Grischa will sich in den Wäldern durchschlagen, wird von Kolja und Anna Kyrillowna, genannt Babka, entdeckt, die zu einer heterogenen Gemeinschaft gehören, welche in verlassenen Blockhäusern lebt und ihren Unterhalt mit dem Verkauf von Holz an die umliegenden Dörfer bestreitet. Helmut Schiemanns gut 200-minütiger Zweiteiler, der am 2. und 3. Juni 1968 im Deutschen Fernsehfunk erstausgestrahlt wurde am 15./17. Februar 1970 auch in der ARD zu sehen war, macht aus Arnold Zweigs „Gruppe Vogelfreier“ russische Partisanen, die hinter der Front gegen die Deutschen kämpfen. Weshalb auch im Folgenden einige gravierende, von der Romanvorlage abweichende Eingriffe notwendig werden.

Da jetzt zwei Schwadronen deutscher Soldaten fürs nahe Cholno angekündigt sind, sollen die Männer ihre geschlagenen Baumstämme bis nach Wilna flößen und Grischa sich ihnen so weit als möglich anschließen. Zur Sicherheit verschafft ihm Babka eine neue Identität, die des verstorbenen russischen Überläufers Ilja Pawlowitsch Bjuschew. Von Fedjuschka eingewiesen, flüchtet sich Grischa in eine Merwinsker Datschensiedlung, um Kontakt mit dessen Vater aufzunehmen. Noch sind es rund einhundert Kilometer bis zur Front, die Grischa im Norden zu überwinden gedenkt, um ins noch russische Riga zu gelangen.

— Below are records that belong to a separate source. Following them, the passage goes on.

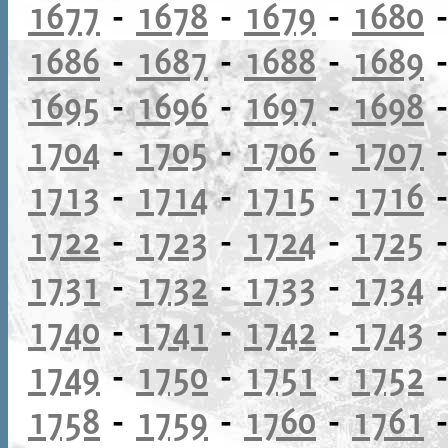
1677
-
1678
-
1679
-
1680
1686
-
1687
-
1688
-
1689
1695
-
1696
-
1697
-
1698
1704
-
1705
-
1706
-
1707
1713
-
1714
-
1715
-
1716
1722
-
1723
-
1724
-
1725
1731
-
1732
-
1733
-
1734
1740
-
1741
-
1742
-
1743
1749
-
1750
-
1751
-
1752
1758
-
1759
-
1760
-
1761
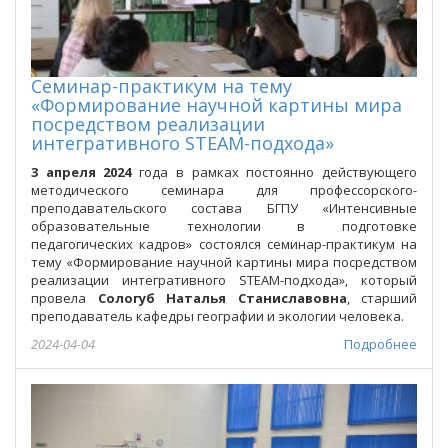
Семинар-практикум на тему
«Формирование научной картины мира
посредством реализации
интегративного STEAM-подхода»
3 апреля 2024
года в рамках постоянно действующего
методического семинара для профессорского-
преподавательского состава БГПУ «Интенсивные
образовательные технологии в подготовке
педагогических кадров» состоялся семинар-практикум на
тему «Формирование научной картины мира посредством
реализации интегративного STEAM-подхода», который
провела
Сологуб Наталья Станиславовна
, старший
преподаватель кафедры географии и экологии человека.
2024-04-04
Подробнее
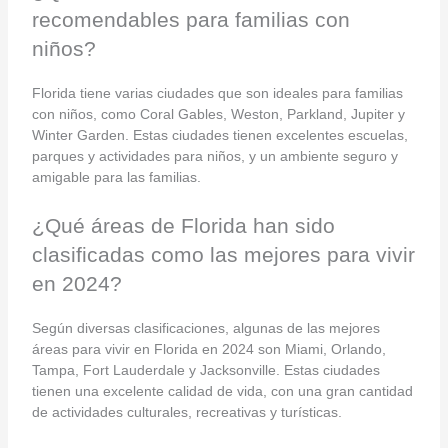
recomendables para familias con
niños?
Florida tiene varias ciudades que son ideales para familias
con niños, como Coral Gables, Weston, Parkland, Jupiter y
Winter Garden. Estas ciudades tienen excelentes escuelas,
parques y actividades para niños, y un ambiente seguro y
amigable para las familias.
¿Qué áreas de Florida han sido
clasificadas como las mejores para vivir
en 2024?
Según diversas clasificaciones, algunas de las mejores
áreas para vivir en Florida en 2024 son Miami, Orlando,
Tampa, Fort Lauderdale y Jacksonville. Estas ciudades
tienen una excelente calidad de vida, con una gran cantidad
de actividades culturales, recreativas y turísticas.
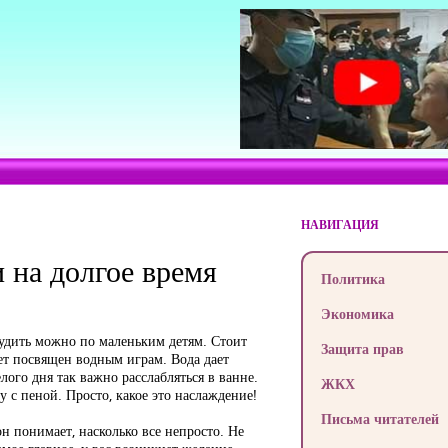
НАВИГАЦИЯ
 на долгое время
Политика
Экономика
 Судить можно по маленьким детям. Стоит
Защита прав
дет посвящен водным играм. Вода дает
лого дня так важно расслабляться в ванне.
ЖКХ
у с пеной. Просто, какое это наслаждение!
Письма читателей
он понимает, насколько все непросто. Не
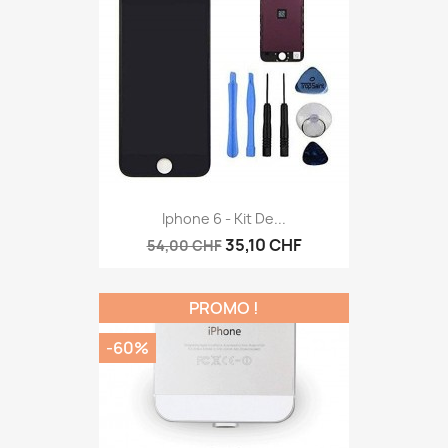
Iphone 6 - Kit De...
35,10 CHF
54,00 CHF
PROMO !
-60%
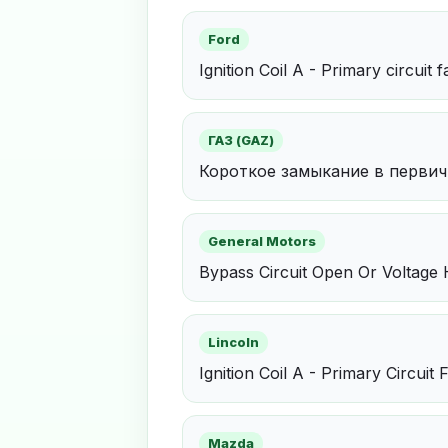
Ford
Ignition Coil A - Primary circuit f
ГАЗ (GAZ)
Короткое замыкание в первично
General Motors
Bypass Circuit Open Or Voltage
Lincoln
Ignition Coil A - Primary Circuit 
Mazda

Doch er wird entdeckt und gemäß seiner Erkennungsmarke für einen russischen Spion gehalten. Kriegsgerichtsrat Dr. Posnanski verurteilt Grischa zum Tod durch Erschießen, der Divisionskommandant, General Otto von Lychow, unterschreibt das Urteil. So bleibt Grischa keine andere Wahl, als seine wahre Identität preiszugeben. Zumindest bei Oberleutnant Paul Winfried, Lychows Neffe und Adjutant, stößt diese schier unglaubliche Geschichte nicht auf taube Ohren und so wird der Gerichtschreiber Werner Bertin damit beauftragt, Kontakt zum Lager Nawarischkij herzustellen, um Grischas Aussagen zu verifizieren.

Bertin, die eigentliche Verbindungs-Figur der „Grischa-Zyklus“ genannten Romantrilogie Arnold Zweigs über den Ersten Weltkrieg, die mit „Junge Frau von 1914“ und „Erziehung vor Verdun“ begann und von Egon Günther 1969 und 1973 jeweils als Mehrteiler für das DDR-Fernsehen verfilmt wurde, hat es vom gemobbten Schipper in den Schützengräben der Westfront bis zur rechten Hand Posnanskis geschafft und schiebt, mittlerweile daheim in Berlin, als etablierter Schriftsteller eine ausgesprochen ruhige Kugel.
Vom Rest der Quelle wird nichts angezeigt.